Re-

Kristi Maxwell

 

An author’s statement

 

The impulse to write the poems in Re- was a desire to think about relationships— if connections between words would reveal something about connections between people or beings. Re- began as a practice in listening and looking—attempting to be responsive to what connections words called forth and how these connections could motivate a narrative (disjointed as it may be) about a generic “she” and “he.” Because of this, the poems afforded me a lot of surprise, and I was utterly absorbed in the writing process in the way one can become absorbed in various television series, so anxious to see what comes next that one will watch five episodes in a row—the continuousness of the writing of these poems, which I feel very fortunate to have had, allowed them to cohere and maintain a consistent energy, I hope, in a way they might have not if I had had to return to them intermittently.
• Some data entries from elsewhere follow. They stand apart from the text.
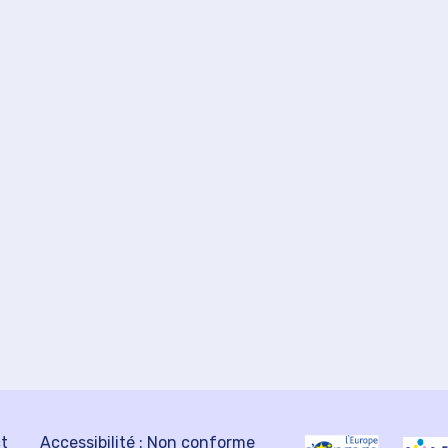
ct
Accessibilité : Non conforme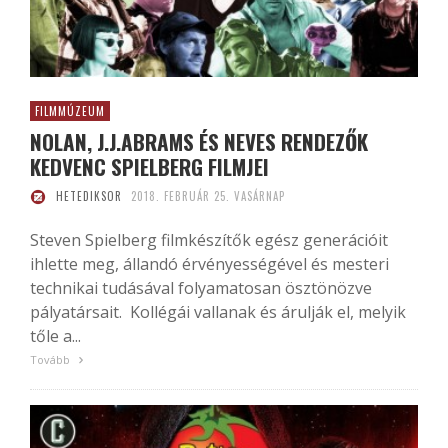
FILMMÚZEUM
NOLAN, J.J.ABRAMS ÉS NEVES RENDEZŐK
KEDVENC SPIELBERG FILMJEI
HETEDIKSOR
2018. FEBRUÁR 25. VASÁRNAP
Steven Spielberg filmkészítők egész generációit
ihlette meg, állandó érvényességével és mesteri
technikai tudásával folyamatosan ösztönözve
pályatársait. Kollégái vallanak és árulják el, melyik
tőle a...
Tovább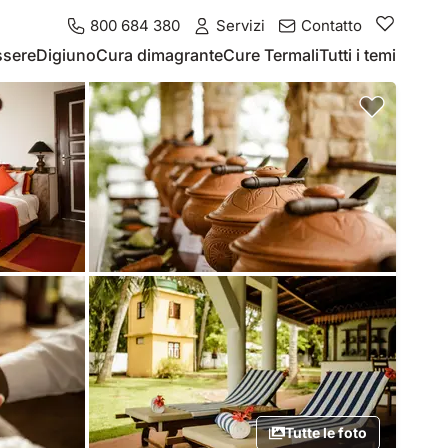
800 684 380
Servizi
Contatto
ssere
Digiuno
Cura dimagrante
Cure Termali
Tutti i temi
Tutte le foto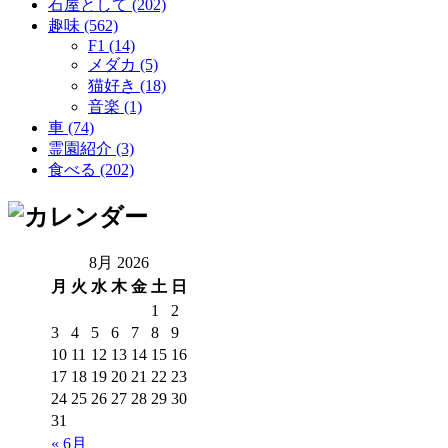
石屋として (202)
趣味 (562)
F1 (14)
メダカ (5)
猫好き (18)
音楽 (1)
車 (74)
霊園紹介 (3)
食べる (202)
8月 2026
月
火
水
木
金
土
日
1
2
3
4
5
6
7
8
9
10
11
12
13
14
15
16
17
18
19
20
21
22
23
24
25
26
27
28
29
30
31
« 6月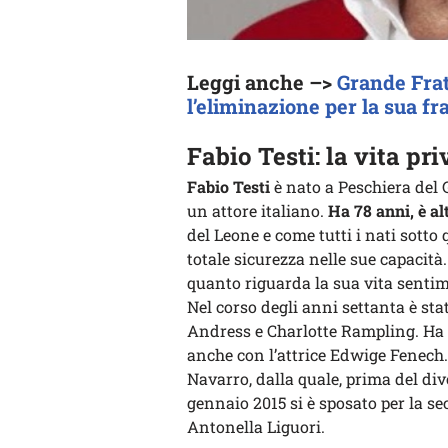
Leggi anche –>
Grande Frate
l’eliminazione per la sua fr
Fabio Testi: la vita pri
Fabio Testi
è nato a Peschiera del G
un attore italiano.
Ha 78 anni, è al
del Leone e come tutti i nati sott
totale sicurezza nelle sue capacit
quanto riguarda la sua vita senti
Nel corso degli anni settanta è sta
Andress e Charlotte Rampling. Ha 
anche con l’attrice Edwige Fenech. 
Navarro, dalla quale, prima del di
gennaio 2015 si è sposato per la sec
Antonella Liguori.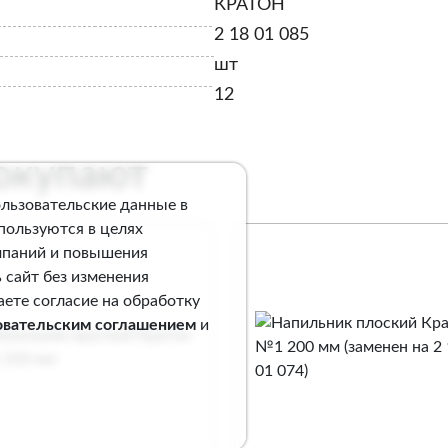
КРАТОН
2 18 01 085
шт
12
покупают
ользовательские данные в
спользуются в целях
мпаний и повышения
 сайт без изменения
аете согласие на обработку
овательским соглашением
и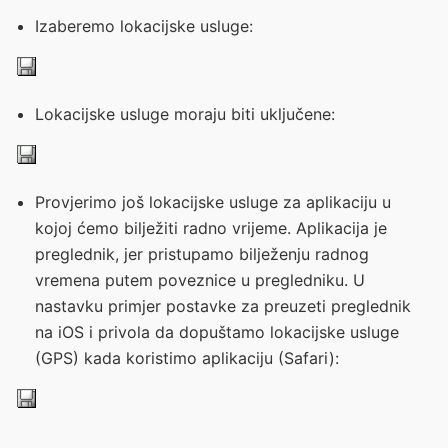
Izaberemo lokacijske usluge:
Lokacijske usluge moraju biti uključene:
Provjerimo još lokacijske usluge za aplikaciju u
kojoj ćemo bilježiti radno vrijeme. Aplikacija je
preglednik, jer pristupamo bilježenju radnog
vremena putem poveznice u pregledniku. U
nastavku primjer postavke za preuzeti preglednik
na iOS i privola da dopuštamo lokacijske usluge
(GPS) kada koristimo aplikaciju (Safari):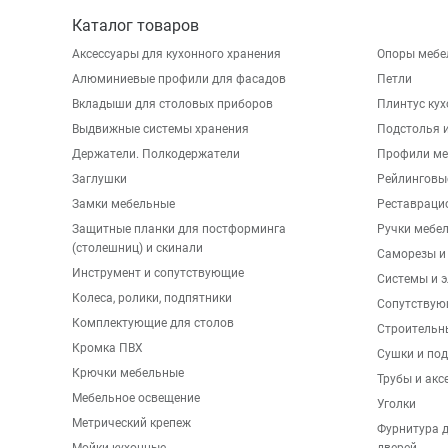
Каталог товаров
Аксессуары для кухонного хранения
Опоры мебе
Алюминиевые профили для фасадов
Петли
Вкладыши для столовых приборов
Плинтус ку
Выдвижные системы хранения
Подстолья и
Держатели. Полкодержатели
Профили ме
Заглушки
Рейлинговы
Замки мебельные
Реставраци
Защитные планки для постформинга
Ручки мебе
(столешниц) и скинали
Саморезы и
Инструмент и сопутствующие
Системы и 
Колеса, ролики, подпятники
Сопутствую
Комплектующие для столов
Строительн
Кромка ПВХ
Сушки и по
Крючки мебельные
Трубы и акс
Мебельное освещение
Уголки
Метрический крепеж
Фурнитура 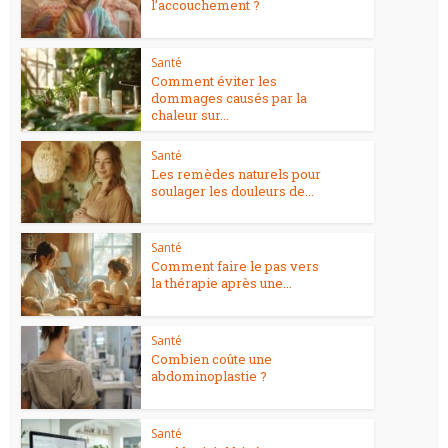
l’accouchement ?
Santé
Comment éviter les
dommages causés par la
chaleur sur...
Santé
Les remèdes naturels pour
soulager les douleurs de...
Santé
Comment faire le pas vers
la thérapie après une...
Santé
Combien coûte une
abdominoplastie ?
Santé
I’m interested in the resemblance between “generic” and “generative,” along with the “gene” in them that recalls patterns. Patterns organize these poems. A variation of a line from the first poem in first section corresponds to a line in the first poem of the second section, variations of a line from the first poem in the first section and the first poem in the second section correspond to lines in the first poem of the third section, and so on; they share something, but not everything—a certain difference is maintained. The recycling here is a figure for reinvigoration, especially in terms of the reinvigoration relationships demand for maintenance—and each poem cycle suggests a figurative season that creates the atmosphere for the relationship between the “she” and “he.”

I wrote these poems in 2005–2006 in Tucson, Arizona, before moving to Cincinnati to begin work toward a Ph.D. in English and Comparative Literature. I was thinking a lot about relentlessness in poetry and teaching a class about it at Casa Libre en la Solana in the spring of 2006. If I recall correctly, I had just read Roland Barthes’ The Pleasure of the Text for the first time and was reading Marianne Moore’s letters and poems—so reading for texture, especially richness or lusciousness of texture, was at the forefront of my thoughts and obviously affected my writing practices. My choice of “lusciousness” reminds me I was reading Lane Dunlop’s translation of Francis Ponge’s Soap for the first time during this period, too. The act of reading was definitely part of the process of writing—I was reading the words that emerged as I went along as much as writing them to see how they asked to be unpacked and what word-parts could be dispersed to form new words. I hope readers connect with these poems—that they find a part in them.